▸ **Entries provided**

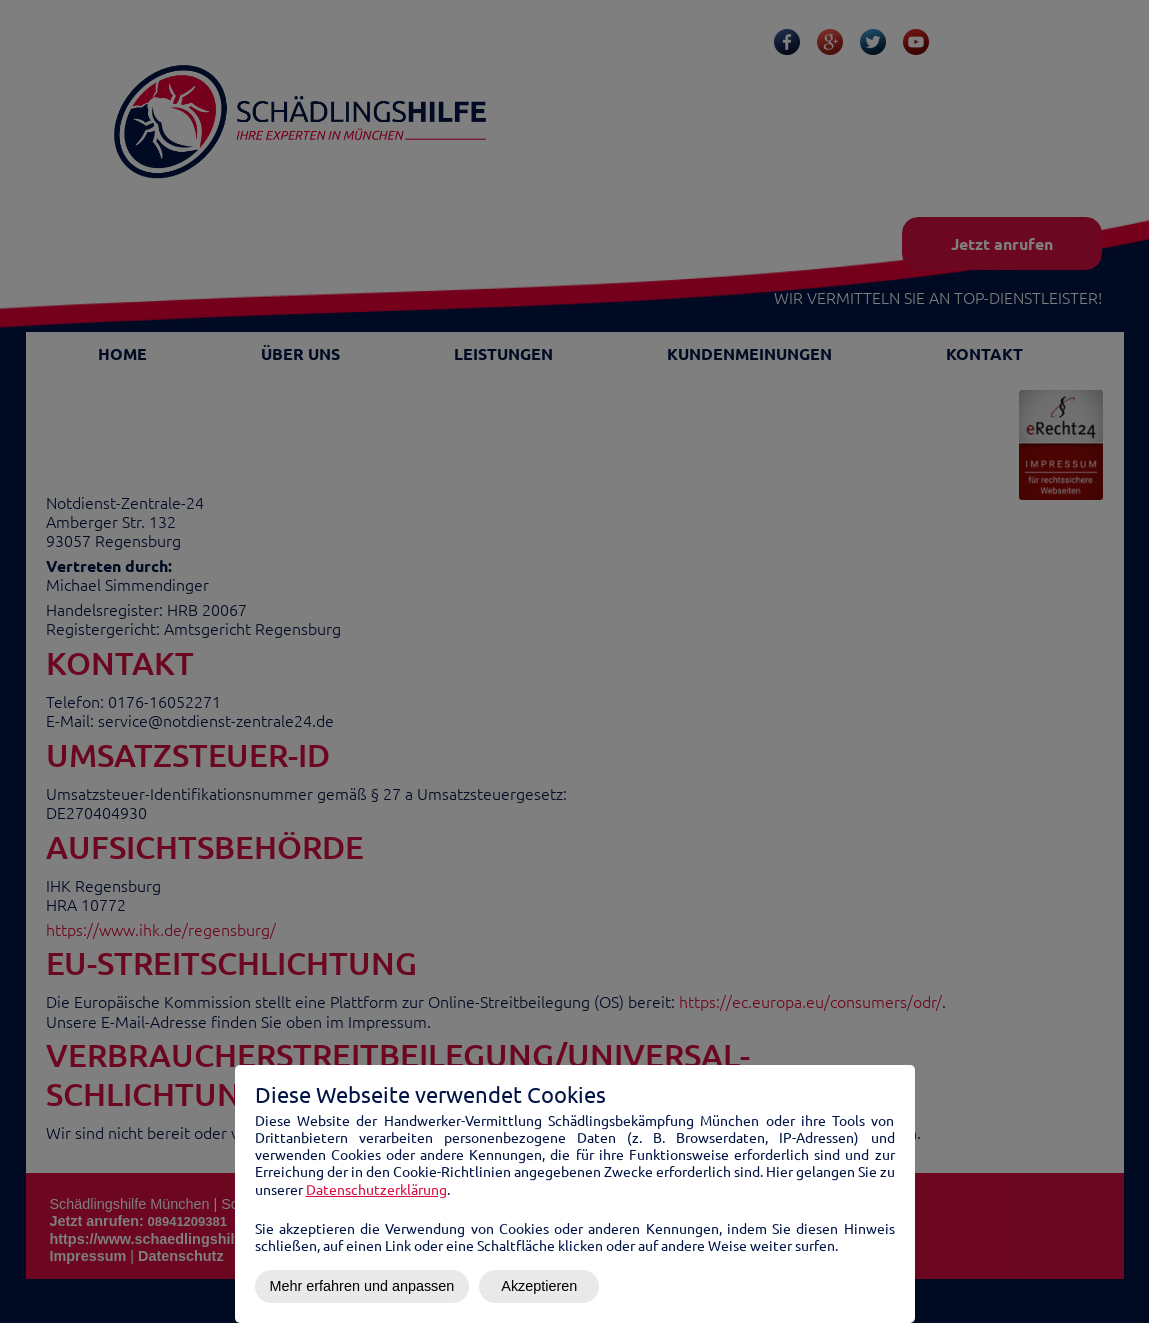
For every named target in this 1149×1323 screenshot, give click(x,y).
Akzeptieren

---

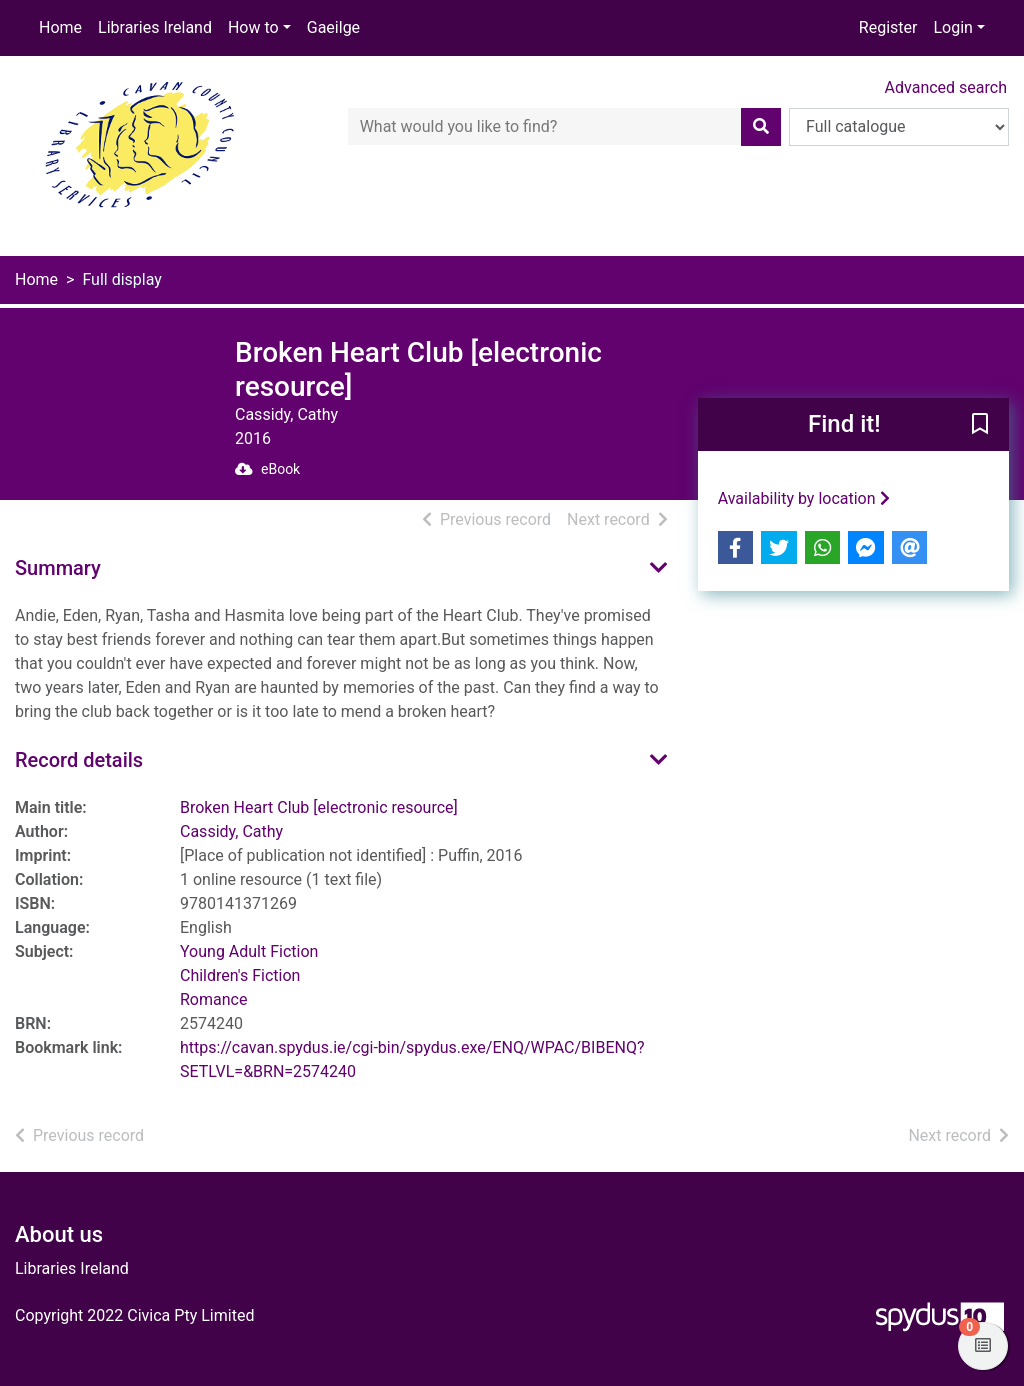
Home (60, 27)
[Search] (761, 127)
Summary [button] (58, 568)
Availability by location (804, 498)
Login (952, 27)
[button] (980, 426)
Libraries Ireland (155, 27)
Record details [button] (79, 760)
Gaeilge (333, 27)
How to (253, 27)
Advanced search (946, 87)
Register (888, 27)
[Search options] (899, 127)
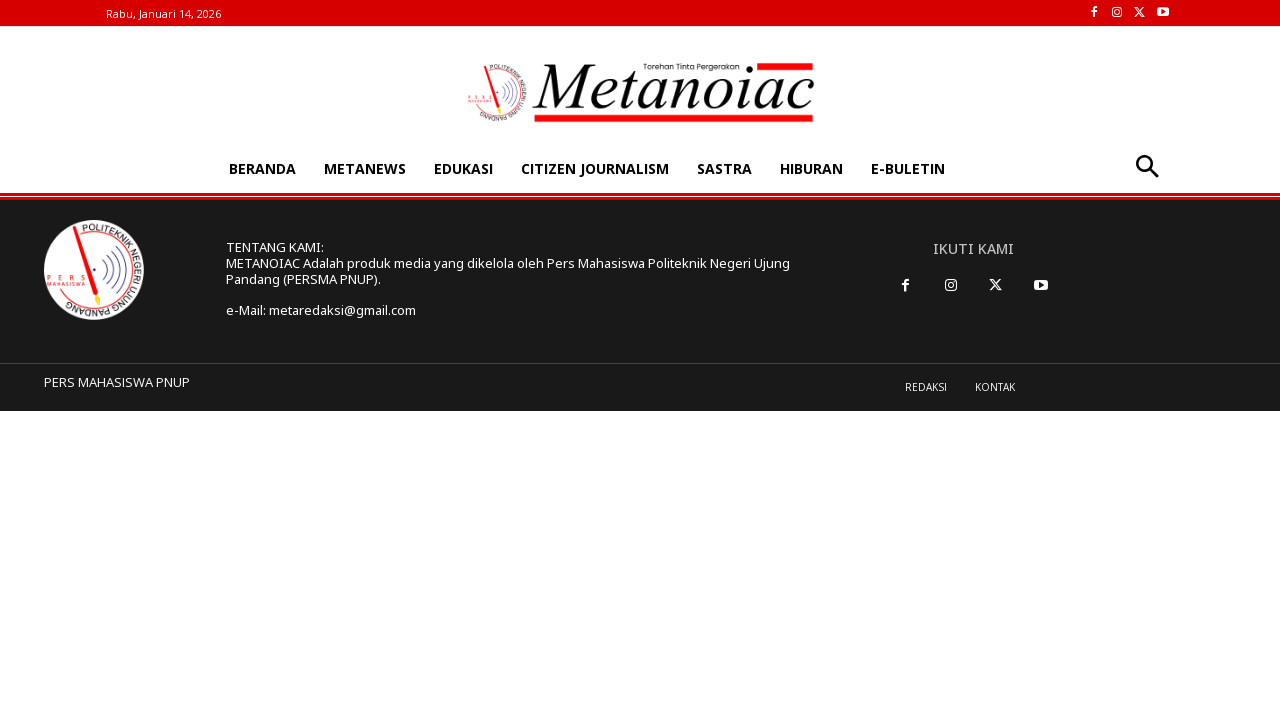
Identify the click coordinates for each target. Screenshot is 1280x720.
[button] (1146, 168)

▸ **Problem to work on**
All that belongs in the answer is the run of lines above from the line containing "For every named" through the line containing "Akzeptieren", exactly as written.

▸ **The completed task**
For every named target in this 1149×1323 screenshot, give click(x,y).
Akzeptieren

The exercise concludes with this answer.